In Cubero, Wallace and Mary Gunn operated one of these trading posts and kept up a thriving business by providing local Indians with goods like flour and coal oil in exchange for pottery, sheep, cattle, and an array of work created by Indian artisans. In turn, these goods were sold to tourists.

Shortly after the realignment of Route 66, the Gunns relocated their business to a new facility on the highway. By the summer of 1937, in partnership with Sidney Gottieb, the new trading post had morphed into Villa de Cubero Trading Post, a complex that included the trading post, a service station, and ten tourist courts.

The facility received a favorable rating by AAA and inclusion in the 1940
Directory of Motor Courts and Cottages
: “Villa de Cubero, on U.S. 66, 10 cottages with baths, $2 to $3. Public showers. Café. Trailers 50c.”

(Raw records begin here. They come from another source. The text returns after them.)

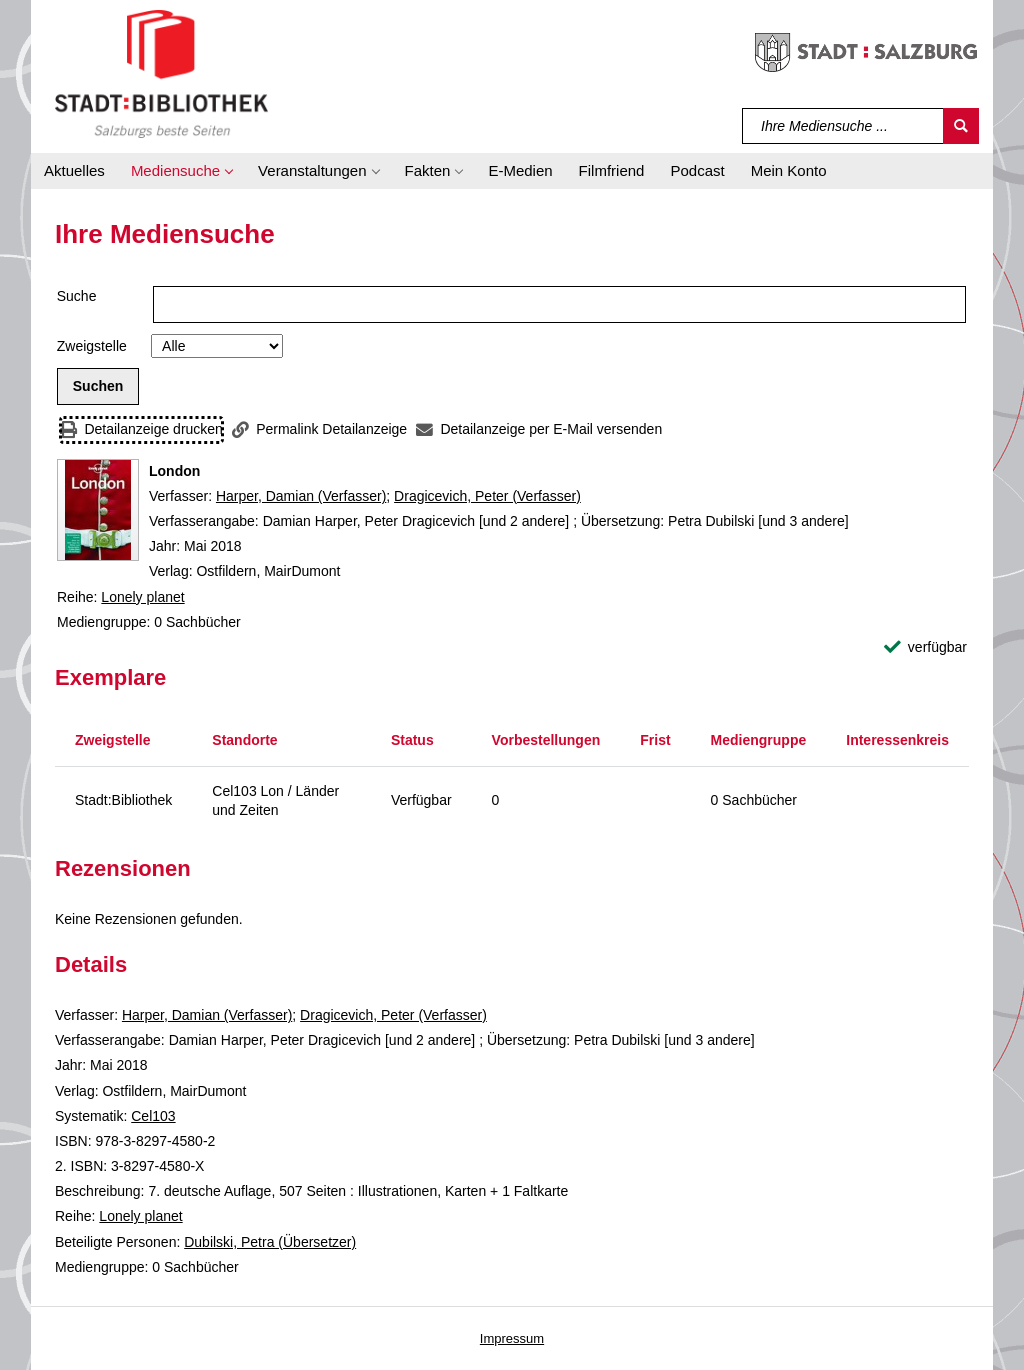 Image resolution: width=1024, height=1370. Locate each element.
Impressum (512, 1338)
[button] (181, 171)
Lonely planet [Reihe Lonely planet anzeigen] (142, 597)
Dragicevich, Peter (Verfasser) (487, 496)
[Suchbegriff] (843, 126)
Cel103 (153, 1116)
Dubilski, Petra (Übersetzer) (270, 1242)
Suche (77, 296)
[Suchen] (961, 126)
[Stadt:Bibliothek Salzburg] (161, 73)
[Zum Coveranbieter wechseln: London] (98, 510)
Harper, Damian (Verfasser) (301, 496)
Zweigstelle (92, 346)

Hollywood discovered the charming village of Cubero and its trading post during this period, and soon the Villa de Cubero was a popular place for celebrities seeking a hidden hideaway or a pleasant stay while filming in the area. The surprising guest list included Gene Tierney, Bruce Cabot, the Von Trapp family, and Sylvia Sidney. Vivian Vance owned a ranch nearby, and Desi and Lucy Arnaz were regulars during the early 1950s. Another brush with fame came with Ernest Hemmingway, who resided here for two weeks, purportedly while working on
The Old Man and the Sea
.

Settlement at San Fidel nearby began with the establishment of a small farm by Baltazar Jaramillo and his family in 1868. In time, the isolated farm became a small community, and in 1919, a post office opened.

Jack Rittenhouse notes that the population in 1946 was listed as 128 and that the town consisted of a café, a garage, a couple of stores, and a curio shop. He also notes that the town had “declined somewhat.”

Today, the word
declined
is an apt descriptor for San Fidel. The village consists of a small chapel, an art gallery in an old building, a bar, and a tumbledown garage. Just west of town are the remains of a former Whiting Brothers station.